- WHAT YOU NEED TO DO
Could you filter the records below and keep only the lines with the word "switch"?

==== MATERIAL PROVIDED

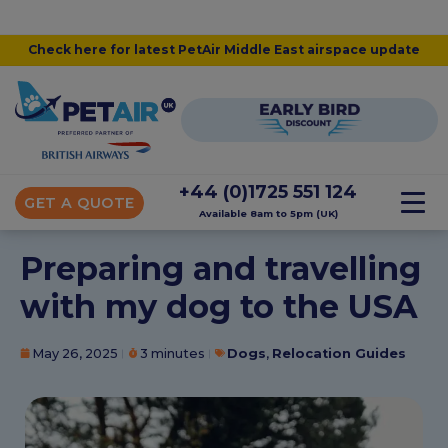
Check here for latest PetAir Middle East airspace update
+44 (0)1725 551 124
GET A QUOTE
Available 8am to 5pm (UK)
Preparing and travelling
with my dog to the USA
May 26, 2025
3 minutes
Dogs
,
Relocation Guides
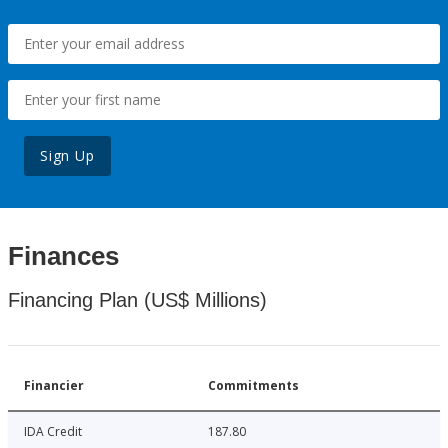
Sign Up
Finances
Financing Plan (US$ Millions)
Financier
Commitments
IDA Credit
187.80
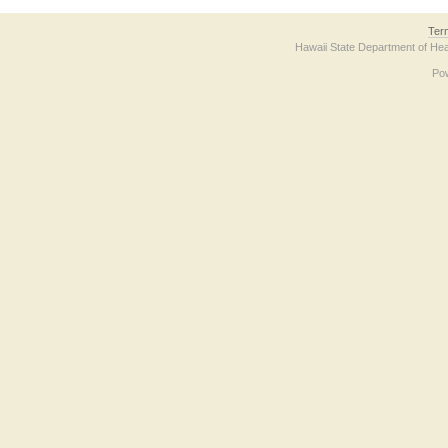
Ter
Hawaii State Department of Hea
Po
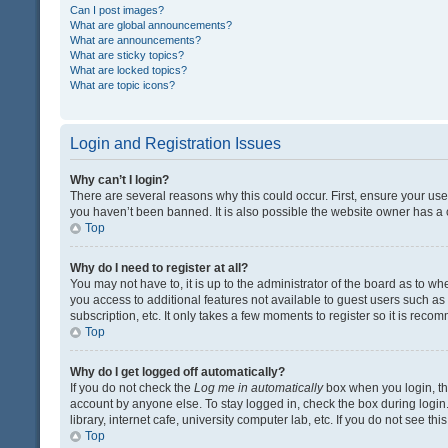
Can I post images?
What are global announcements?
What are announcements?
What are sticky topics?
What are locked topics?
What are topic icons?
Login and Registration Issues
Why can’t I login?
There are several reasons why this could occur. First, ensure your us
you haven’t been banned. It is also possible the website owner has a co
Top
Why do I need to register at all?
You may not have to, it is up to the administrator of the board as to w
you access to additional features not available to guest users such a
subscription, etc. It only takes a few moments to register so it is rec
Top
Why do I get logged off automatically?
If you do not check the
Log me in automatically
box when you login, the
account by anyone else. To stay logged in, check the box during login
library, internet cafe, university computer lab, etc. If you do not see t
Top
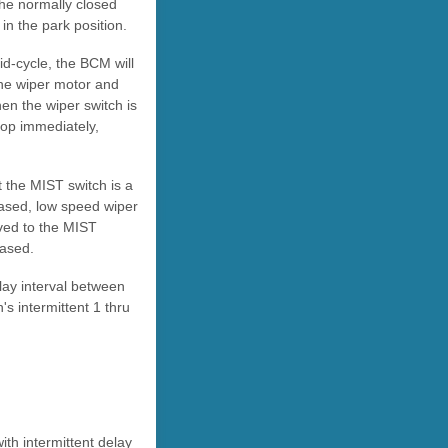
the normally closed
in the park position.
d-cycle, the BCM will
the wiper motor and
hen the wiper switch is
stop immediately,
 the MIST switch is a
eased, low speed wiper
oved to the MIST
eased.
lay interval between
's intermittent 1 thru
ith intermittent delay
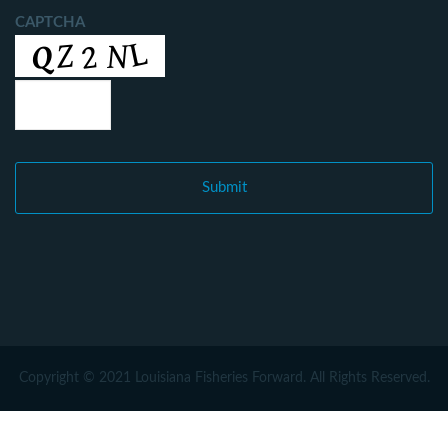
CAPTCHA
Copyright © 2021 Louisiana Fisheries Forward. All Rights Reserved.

========

- ANSWER BELOW
hen the wiper switch is
 the MIST switch is a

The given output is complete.